Nach dem Sturz Seeckts Ende Oktober 1926 vollzog sich in der Generalität, nicht zuletzt auch wegen des politischen Drucks, ein Sinneswandel. Die Reichswehr erkannte, dass sich ihre bereits seit Anfang der 1920er Jahre in Grundzügen festgelegte Revisionspolitik ohne die Hilfe – d. h. die finanzielle Unterstützung durch die Reichsregierung – nicht weiter vorantreiben ließ. Im November 1926 beklagte der damalige Oberst Joachim von Stülpnagel in einen Brief an Oberst von Falkenhausen, „dass wir in den Fragen der Landesverteidigung seit Jahren nicht vorwärts kommen, nur weil S.[eeckt] nicht dazu zu bewegen war, einmal mit der Regierung offen alle diese Dinge zu besprechen“.38 Im Februar 1927 informierte Generalleutnant Wilhelm Heye, der neue Chef der Heeresleitung, das Kabinett Marx in großen Zügen über den Stand der geheimen Vorarbeiten zur Mobilmachung, doch Einzelheiten über die materiellen Rüstungsmaßnahmen kamen dabei nicht zur Sprache.39 Heye erklärte weiter, er halte die Vorbereitung einer „gewissen“ Verteidigung für notwendig und im Osten auch für durchführbar. Von den Planungen eines Angriffskrieges, an dem die Reichswehr weiterhin festhielt, war freilich keine Rede.40

Am 19. Mai 1927 verlangte das Truppenamt von den Ämtern des Reichswehrministeriums eine Bestandsaufnahme aller ‚Mobilmachungsvorarbeiten‘. Zur Begründung heißt es: „Voraussetzung für eine planmäßige Gesamtrüstung, innerhalb derer alle einzelnen Rüstungsvorhaben sachlich und zeitlich in Übereinstimmung stehen, ist die Aufstellung eines Rüstungsprogramms und einer Dringlichkeitsliste mit dem Endziel: Bereitstellung bzw. Sicherstellung des Bedarfs der […] vorläufig festgelegten Land- und Luftmacht (21 Divisionen-Programm + entsprechende Luftmacht). […] Die Aufstellung eines in allen Einzelheiten zahlenmäßig vollständigen Rüstungsprogramms ist zur Zeit auf einer Reihe von Gebieten nicht möglich“. Zunächst müsse der äußere Rahmen festgelegt werden. Daher benötige das Technische Amt „eine Zusammenstellung sämtlicher zur Zeit laufenden oder beabsichtigten Vorhaben auf allen Gebieten der personellen und materiellen Rüstung“.41 Das Waffenamt arbeitete in den kommenden Monaten ein Programm für die Beschaffung, Verwaltung und Instandsetzung des Anfangs- und Nachschubbedarfs des „A-Heeres“ (= Aufstellungsheer) aus. Als Ziel der wirtschaftlichen Vorarbeiten sah es die Sicherstellung des dringlichsten monatlichen Nachschubbedarfs in den ersten fünf Kriegsmonaten für Heer, Marine und Luftstreitkräfte vor. Noch bevor diese Planungen zum Rüstungsprogramm abgeschlossen waren, ging das Waffenamt daran, in verstärktem Maß Aufträge an die Industrie zu vergeben, die allein 1927 einen Wert von 70 Millionen RM erreichten.

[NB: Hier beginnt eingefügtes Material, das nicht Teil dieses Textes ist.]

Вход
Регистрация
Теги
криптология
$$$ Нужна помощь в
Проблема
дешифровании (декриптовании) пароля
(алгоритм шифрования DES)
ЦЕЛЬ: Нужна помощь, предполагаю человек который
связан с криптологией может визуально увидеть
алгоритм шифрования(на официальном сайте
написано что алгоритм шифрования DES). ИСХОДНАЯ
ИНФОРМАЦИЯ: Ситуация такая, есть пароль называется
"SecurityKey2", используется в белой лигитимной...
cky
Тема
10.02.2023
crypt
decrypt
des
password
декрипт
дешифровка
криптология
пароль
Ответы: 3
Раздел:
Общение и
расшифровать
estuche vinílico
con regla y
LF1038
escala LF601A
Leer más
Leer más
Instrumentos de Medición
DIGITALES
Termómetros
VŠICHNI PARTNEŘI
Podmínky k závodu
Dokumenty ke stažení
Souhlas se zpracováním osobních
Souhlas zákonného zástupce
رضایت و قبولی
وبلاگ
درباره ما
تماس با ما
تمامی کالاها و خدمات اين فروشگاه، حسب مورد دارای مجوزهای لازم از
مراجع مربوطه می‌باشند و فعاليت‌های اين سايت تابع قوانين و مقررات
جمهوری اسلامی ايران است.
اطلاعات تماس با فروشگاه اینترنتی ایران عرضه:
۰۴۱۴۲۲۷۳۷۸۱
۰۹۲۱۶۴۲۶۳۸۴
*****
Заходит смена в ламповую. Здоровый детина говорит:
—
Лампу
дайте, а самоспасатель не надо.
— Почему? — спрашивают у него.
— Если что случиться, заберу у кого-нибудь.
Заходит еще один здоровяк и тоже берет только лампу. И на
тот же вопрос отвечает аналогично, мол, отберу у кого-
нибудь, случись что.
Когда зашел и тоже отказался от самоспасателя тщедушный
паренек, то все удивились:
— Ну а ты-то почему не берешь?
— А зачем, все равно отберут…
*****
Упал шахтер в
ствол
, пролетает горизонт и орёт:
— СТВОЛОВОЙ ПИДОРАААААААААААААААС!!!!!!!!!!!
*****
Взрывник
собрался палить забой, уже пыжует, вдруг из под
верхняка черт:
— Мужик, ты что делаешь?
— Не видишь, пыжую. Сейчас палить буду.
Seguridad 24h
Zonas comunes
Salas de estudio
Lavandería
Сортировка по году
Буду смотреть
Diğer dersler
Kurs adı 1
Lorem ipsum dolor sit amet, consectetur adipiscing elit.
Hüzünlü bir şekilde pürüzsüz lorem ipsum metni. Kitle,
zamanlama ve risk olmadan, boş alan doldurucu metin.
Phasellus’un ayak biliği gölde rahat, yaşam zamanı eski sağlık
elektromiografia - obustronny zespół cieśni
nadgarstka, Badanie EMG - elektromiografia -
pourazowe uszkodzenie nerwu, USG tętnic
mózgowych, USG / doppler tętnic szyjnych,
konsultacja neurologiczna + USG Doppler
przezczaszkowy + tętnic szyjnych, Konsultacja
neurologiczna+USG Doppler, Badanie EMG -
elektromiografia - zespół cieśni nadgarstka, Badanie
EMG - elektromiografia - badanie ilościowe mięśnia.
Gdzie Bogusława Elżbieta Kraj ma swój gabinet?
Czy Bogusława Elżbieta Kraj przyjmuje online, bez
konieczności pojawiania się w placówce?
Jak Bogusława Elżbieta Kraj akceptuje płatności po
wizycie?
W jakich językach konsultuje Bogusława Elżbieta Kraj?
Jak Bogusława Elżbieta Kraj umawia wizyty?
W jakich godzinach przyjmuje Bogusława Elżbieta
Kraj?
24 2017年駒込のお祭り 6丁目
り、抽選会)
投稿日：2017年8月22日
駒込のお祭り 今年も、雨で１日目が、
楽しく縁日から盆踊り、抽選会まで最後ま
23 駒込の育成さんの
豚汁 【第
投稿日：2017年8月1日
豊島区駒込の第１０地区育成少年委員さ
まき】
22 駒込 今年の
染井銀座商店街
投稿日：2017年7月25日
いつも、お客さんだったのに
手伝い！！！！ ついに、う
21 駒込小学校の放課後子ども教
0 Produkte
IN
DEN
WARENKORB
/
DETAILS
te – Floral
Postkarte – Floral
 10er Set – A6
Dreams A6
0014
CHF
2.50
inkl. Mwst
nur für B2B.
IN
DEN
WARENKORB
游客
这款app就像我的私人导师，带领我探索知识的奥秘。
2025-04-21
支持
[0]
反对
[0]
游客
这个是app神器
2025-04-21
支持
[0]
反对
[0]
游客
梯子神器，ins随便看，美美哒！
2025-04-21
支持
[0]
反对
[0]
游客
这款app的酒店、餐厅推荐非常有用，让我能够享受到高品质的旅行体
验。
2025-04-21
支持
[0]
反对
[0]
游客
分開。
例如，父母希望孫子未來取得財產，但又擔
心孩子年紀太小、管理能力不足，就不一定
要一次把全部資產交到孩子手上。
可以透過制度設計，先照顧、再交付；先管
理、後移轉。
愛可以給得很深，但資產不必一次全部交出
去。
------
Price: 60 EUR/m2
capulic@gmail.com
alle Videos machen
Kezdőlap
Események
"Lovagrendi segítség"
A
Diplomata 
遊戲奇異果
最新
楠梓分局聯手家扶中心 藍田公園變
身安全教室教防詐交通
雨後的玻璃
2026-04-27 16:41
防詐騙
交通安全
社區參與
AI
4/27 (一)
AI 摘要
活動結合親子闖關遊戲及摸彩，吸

Schnell zeichnete sich ab, dass die zur Verfügung stehenden Mittel nicht für die Ausstattung des geplanten 21-Divisionen-Notheeres ausreichten. Im Februar 1928 verminderte das Truppenamt das „A-Heer“ in seinen Planungen auf 16 Divisionen. Zur Berechnung sollte sogar nur noch von 15 Divisionen ausgegangen werden. Dieses Konzept hatte bis Mitte 1930 Bestand.42 Am 29. September 1928 genehmigte der Chef der Heeresleitung das Heeresrüstungsprogramm 1928/​32, dem dieses reduzierte Notstandsheer zugrunde lag. Am 26. Oktober billigte die Regierung dieses 1. Rüstungsprogramm mit einem Finanzierungsaufwand von rund 350 Millionen RM. Davon entfielen ca. 280 Millionen RM auf die Erstausstattung des Notheeres. Der Löwenanteil wurde für den Ankauf von Artilleriemunition und -gerät sowie Maschinengewehren verwendet. Die Bestellungen bei den ‚schwarzen Firmen‘ erfolgten aus Geheimhaltungsgründen – wie schon in den Jahren zuvor – weiterhin über die 1926 von der Reichswehr ins Leben gerufenen Stahl- und Maschinengesellschaft mbh (Stamag). Die Lieferungen der zugelassenen Rüstungsschmieden, die das „Nollet-Soll“43 überschritten, wurden einem gesonderten Buchungsverfahren unterzogen.44 Die Einstellung von Haushaltsmitteln in die umfangreiche Ausarbeitung zeigt, dass es nicht um ein Gedankenspiel möglicher Rüstungshersteller ging. Vielmehr belegt sie Waffenkäufe der Reichswehr nicht nur bei den wenigen von den Alliierten zugelassenen Rüstungsschmieden, sondern auch bei einigen ‚schwarzen‘, nicht konzessionierten Betrieben.45 So lieferten mit Wissen und Genehmigung der Alliierten die Magdeburger Polte-Werke Hülsen und Geschosse; ungenehmigt aber stellten vier weitere Firmen diese Munition her; die Metallwarenfabrik Treuenbrietzen, Basse & Selve im sauerländischen Altena, die Lokomotivfabrik und Schiffsbauwerft Schichau in Elbing,46 sowie die Werkzeug- und Maschinenfabrik Donauwörth.47


Polte-Kennmarke mit eingestanzter Personalnummer (Sammlung Baranowski)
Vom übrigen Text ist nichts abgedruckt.